I am glad it got picked up on...I purposefully put it into my post to demonstrate that I wasn't preaching or being 'holier than thou'...that I didn't have all the answers and that I'm not perfect in how I treat my dog...just human. 

BUT...I think that I do have to challenge some of the pre-conceptions that all food from a fast food joint must be rubbish or unhealthy.

As someone who cooks the main meals in our house from fresh at least 4 or 5 times a week (I even bake my own bread each morning...none of that shop bought stuff gets past our front door), I reckon that the snacks I mentioned above aren't too bad.

My dog doesn't get a Big Mac meal with a go large option and chocolate shake every day LOL.

If you buy their double cheeseburger, it has 2 100% beef patties with cheese, relish and bread. I simply remove the top piece of bread as well as the gherkins and give the meat, cheese and bottom of the bun to Paddy. It's a great snack to keep him (and me) going until we get home.

Subway is my favourite though. Not only can I get a fresh sandwich made exactly how I like it with all the salad, but Paddy gets a portion of 5 meatballs in tomato sauce with a sprinkling of cheese on top too.

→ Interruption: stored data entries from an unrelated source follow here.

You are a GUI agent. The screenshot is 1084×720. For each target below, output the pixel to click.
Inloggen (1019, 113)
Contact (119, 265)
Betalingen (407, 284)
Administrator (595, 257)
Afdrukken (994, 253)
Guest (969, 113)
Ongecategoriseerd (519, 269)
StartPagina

That's pretty comparable to what he might get as a special reward at home if he had been especially good.

I'd say this happens about twice a week, or any other time that he has been out with me much longer than I expected to be out. I figure that if I am getting hungry, then my dog must be too. 

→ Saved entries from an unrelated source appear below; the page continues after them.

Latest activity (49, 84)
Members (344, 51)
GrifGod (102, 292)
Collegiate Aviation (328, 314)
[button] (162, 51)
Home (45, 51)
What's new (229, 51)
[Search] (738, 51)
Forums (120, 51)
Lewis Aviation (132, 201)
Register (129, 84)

Surely I cannot be the only one on this forum who admits to ordering for their dog if he's in the backseat of the car at McDonalds drive-thru? hmy:


----------



## Jazzy (Apr 15, 2009)

I used to feed my older Bichon on Wafcol which is a dried dog food but since the pup has been on Naturediet then I've put him on it too and it seems to be suiting him so I'm keeping him on it.  I've had him on Naturediet in the past but he used to eat it that fast that he would bring it back up again but now he is on two smaller meals a day with the puppy and he seems to eat slower now since we've had the puppy (think he likes the puppy to think that he's had more than her.)


----------



## kendal (Mar 24, 2009)

Gypsy was a nightmare, she would pick at her food, we tried different brands and then the beef flavored stuff in the pet shop that meant to make it taste better but it didn't work so after that i just didn't bother faffing about with roast chicken or anything like that, i just lifted her food and left her till the next meal, the poor girl would go for two or three days without eating and making me feel so guilty. its not that she had no apatite as she would take treats if offered. 

eventually we gave her raw and she was picky for the first couple of days till i forgot to defrost it and i had to give them it frozen. i have never seen her leave a morsel since.


----------